Psychology Meets Creativity
I’ve been reading through Creativity: Flow and the Psychology of Discovery and Invention by Mihaly Csikszentmihalyi. This is not a wikihow on creativity, but a comprehensive study spanning decades. Though I’m only three quarters of the way through, I’ve found it incredibly motivating. The participants interviewed in the study range from physicists to poets to business persons to entomologists.
If you want to give it a read you can download a digital copy on the Apple Bookstore or here’s a link to Amazon UK. Creativity: Flow and the Psychology of Discovery and Invention
Or you can check out a few points that stuck with me specifically:
- From the numerous examples of creative individuals, the significance allotted to idleness struck me. We’re not talking laziness. All of them kept incredibly full schedules. But they consistently included simple tasks into their daily practice, such as walking, driving, gardening, etc… Try taking a break from intense work and let your mind breathe. Without the pressure, ideas rise to the surface, sometimes good ideas and sometimes poor.
- This leads me to another insight gained: the necessity of balancing free thought and objectively analyzing those thoughts. I tend to criticize an idea before it’s half formed. And I imagine others struggle with the opposite, nurturing all ideas, even the bad ones. If you’re akin to me, then you don’t produce enough. If you fit in with the latter, then it’s easy for others to get lost in your output and give up before they stumble across something meaningful.
- Thirdly, I have concluded that my concept of personal time is warped. I consistently feel like I don’t have enough time, no matter how I rearrange my schedule. What do I even mean by enough time? In my own twisted world, it makes sense to say to myself, “I don’t have time to complete an hour long drawing study everyday, I have too much work to do.” So I spend my morning doing a little of this, a little of that. Resulting in an hour of checking email, perusing Social Media, and reading an article about why cats like to sit inside boxes so much. And I don’t think this is necessarily procrastination, it’s more of an irresponsible understanding of my time.

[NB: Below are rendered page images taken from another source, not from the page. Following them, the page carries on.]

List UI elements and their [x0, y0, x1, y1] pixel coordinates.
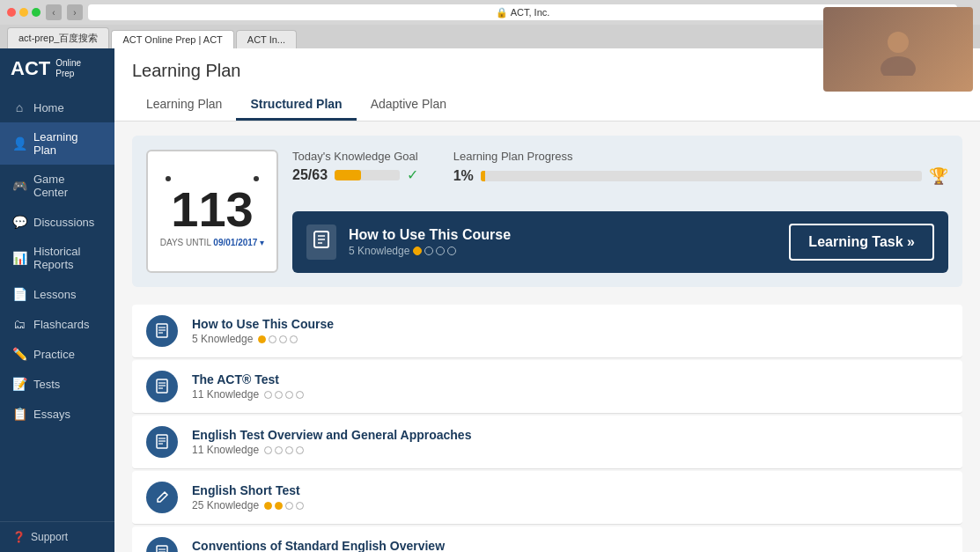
task-circle-1: [413, 247, 422, 255]
browser-tab-3[interactable]: ACT In...: [236, 30, 297, 48]
meta-circles: [258, 335, 298, 343]
sidebar-item-tests[interactable]: 📝 Tests: [0, 369, 114, 399]
svg-point-24: [888, 32, 909, 53]
course-meta: 5 Knowledge: [192, 333, 948, 345]
course-info: The ACT® Test 11 Knowledge: [192, 372, 948, 401]
meta-circle: [285, 446, 293, 454]
sidebar-item-label: Flashcards: [33, 318, 90, 331]
knowledge-goal-bar-fill: [335, 170, 360, 180]
essays-icon: 📋: [12, 407, 26, 421]
meta-circle: [264, 502, 272, 510]
home-icon: ⌂: [12, 100, 26, 114]
knowledge-goal-bar: [335, 170, 400, 180]
back-button[interactable]: ‹: [46, 4, 62, 20]
sidebar-item-learning-plan[interactable]: 👤 Learning Plan: [0, 122, 114, 165]
days-counter: 113 DAYS UNTIL 09/01/2017 ▾: [146, 150, 278, 273]
course-item: How to Use This Course 5 Knowledge: [132, 305, 962, 358]
tab-learning-plan[interactable]: Learning Plan: [132, 90, 236, 121]
sidebar-item-practice[interactable]: ✏️ Practice: [0, 339, 114, 369]
learning-task-button[interactable]: Learning Task »: [789, 224, 934, 261]
lp-progress: Learning Plan Progress 1% 🏆: [453, 150, 948, 186]
webcam-feed: [823, 7, 973, 92]
discussions-icon: 💬: [12, 215, 26, 229]
task-info: How to Use This Course 5 Knowledge: [349, 227, 777, 257]
task-sub: 5 Knowledge: [349, 245, 777, 257]
sidebar-item-historical-reports[interactable]: 📊 Historical Reports: [0, 237, 114, 279]
task-circle-3: [436, 247, 445, 255]
tab-structured-plan[interactable]: Structured Plan: [236, 90, 356, 121]
course-meta: 11 Knowledge: [192, 444, 948, 456]
close-dot[interactable]: [7, 8, 16, 17]
course-icon: [146, 315, 178, 347]
sidebar-item-label: Tests: [33, 378, 60, 391]
course-name: The ACT® Test: [192, 372, 948, 386]
knowledge-goal-value: 25/63: [292, 167, 328, 183]
sidebar-item-discussions[interactable]: 💬 Discussions: [0, 207, 114, 237]
course-list: How to Use This Course 5 Knowledge: [132, 305, 962, 552]
sidebar-item-label: Discussions: [33, 216, 94, 229]
forward-button[interactable]: ›: [67, 4, 83, 20]
maximize-dot[interactable]: [32, 8, 41, 17]
task-banner: How to Use This Course 5 Knowledge: [292, 211, 948, 273]
historical-reports-icon: 📊: [12, 251, 26, 265]
sidebar-item-essays[interactable]: 📋 Essays: [0, 399, 114, 429]
course-item: English Test Overview and General Approa…: [132, 416, 962, 469]
task-banner-icon: [306, 224, 336, 260]
meta-circle: [258, 335, 266, 343]
sidebar-nav: ⌂ Home 👤 Learning Plan 🎮 Game Center 💬 D…: [0, 89, 114, 521]
browser-tab-1[interactable]: act-prep_百度搜索: [7, 27, 109, 48]
logo-text: Online Prep: [55, 58, 81, 79]
meta-circles: [264, 502, 304, 510]
lp-pct: 1%: [453, 168, 474, 184]
meta-circle: [275, 446, 283, 454]
browser-tab-2[interactable]: ACT Online Prep | ACT: [111, 30, 233, 48]
sidebar-item-label: Game Center: [33, 173, 102, 199]
svg-point-25: [881, 56, 916, 76]
sidebar-item-label: Practice: [33, 348, 75, 361]
days-dropdown-icon[interactable]: ▾: [260, 238, 264, 247]
meta-circle: [290, 335, 298, 343]
course-item: Conventions of Standard English Overview…: [132, 526, 962, 552]
sidebar: ACT Online Prep ⌂ Home 👤 Learning Plan 🎮…: [0, 48, 114, 552]
meta-circle: [275, 502, 283, 510]
flashcards-icon: 🗂: [12, 317, 26, 331]
sidebar-item-label: Learning Plan: [33, 130, 102, 157]
meta-circle: [269, 335, 276, 343]
course-info: Conventions of Standard English Overview…: [192, 539, 948, 552]
url-text: ACT, Inc.: [511, 7, 550, 18]
sidebar-footer[interactable]: ❓ Support: [0, 521, 114, 552]
learning-plan-icon: 👤: [12, 136, 26, 151]
task-circles: [413, 247, 456, 255]
course-name: How to Use This Course: [192, 317, 948, 331]
course-name: English Short Test: [192, 483, 948, 497]
lp-row: 1% 🏆: [453, 166, 948, 186]
minimize-dot[interactable]: [19, 8, 28, 17]
knowledge-goal-label: Today's Knowledge Goal: [292, 150, 418, 163]
days-label: DAYS UNTIL 09/01/2017 ▾: [160, 238, 264, 247]
course-name: English Test Overview and General Approa…: [192, 428, 948, 442]
webcam-overlay: [823, 7, 973, 92]
lessons-icon: 📄: [12, 287, 26, 301]
course-icon: [146, 426, 178, 458]
meta-circles: [264, 391, 304, 399]
lock-icon: 🔒: [496, 7, 508, 18]
sidebar-item-lessons[interactable]: 📄 Lessons: [0, 279, 114, 309]
course-name: Conventions of Standard English Overview: [192, 539, 948, 552]
progress-info: Today's Knowledge Goal 25/63 ✓ Learning …: [292, 150, 948, 273]
sidebar-item-home[interactable]: ⌂ Home: [0, 92, 114, 122]
practice-icon: ✏️: [12, 347, 26, 361]
lp-label: Learning Plan Progress: [453, 150, 948, 163]
lp-bar: [481, 171, 922, 181]
main-content: Learning Plan Learning Plan Structured P…: [114, 48, 980, 552]
sidebar-item-game-center[interactable]: 🎮 Game Center: [0, 165, 114, 207]
tab-adaptive-plan[interactable]: Adaptive Plan: [357, 90, 461, 121]
counter-dots: [157, 176, 268, 181]
course-icon: [146, 371, 178, 402]
course-meta: 11 Knowledge: [192, 388, 948, 401]
course-icon: [146, 482, 178, 513]
meta-circle: [285, 502, 293, 510]
meta-circle: [296, 502, 304, 510]
task-circle-2: [424, 247, 433, 255]
sidebar-item-flashcards[interactable]: 🗂 Flashcards: [0, 309, 114, 339]
progress-card: 113 DAYS UNTIL 09/01/2017 ▾ Today's Know…: [132, 136, 962, 287]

So to edify this, I am intentionally performing tasks that I find rewarding and dismissing those that I don’t, regardless of how much time I think I’m “wasting”.

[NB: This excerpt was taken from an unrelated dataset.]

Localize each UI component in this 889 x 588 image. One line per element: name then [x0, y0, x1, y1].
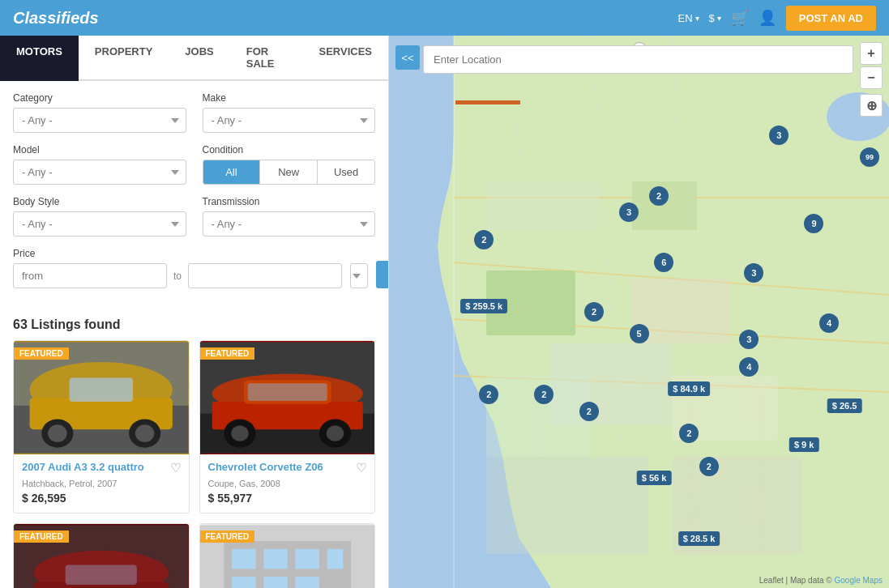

- Alright, last point that has made a groove in my brain: the value of adopting interests besides art. When various fields collide, a foundation is laid for exciting and new ideas to build onto one another. Most of us develop hobbies naturally, but how intentional are we about integrating them into our chosen lifelong practice? Anyone out there feel like they do this regularly?
Thanks for reading and I do hope you check it out for yourself!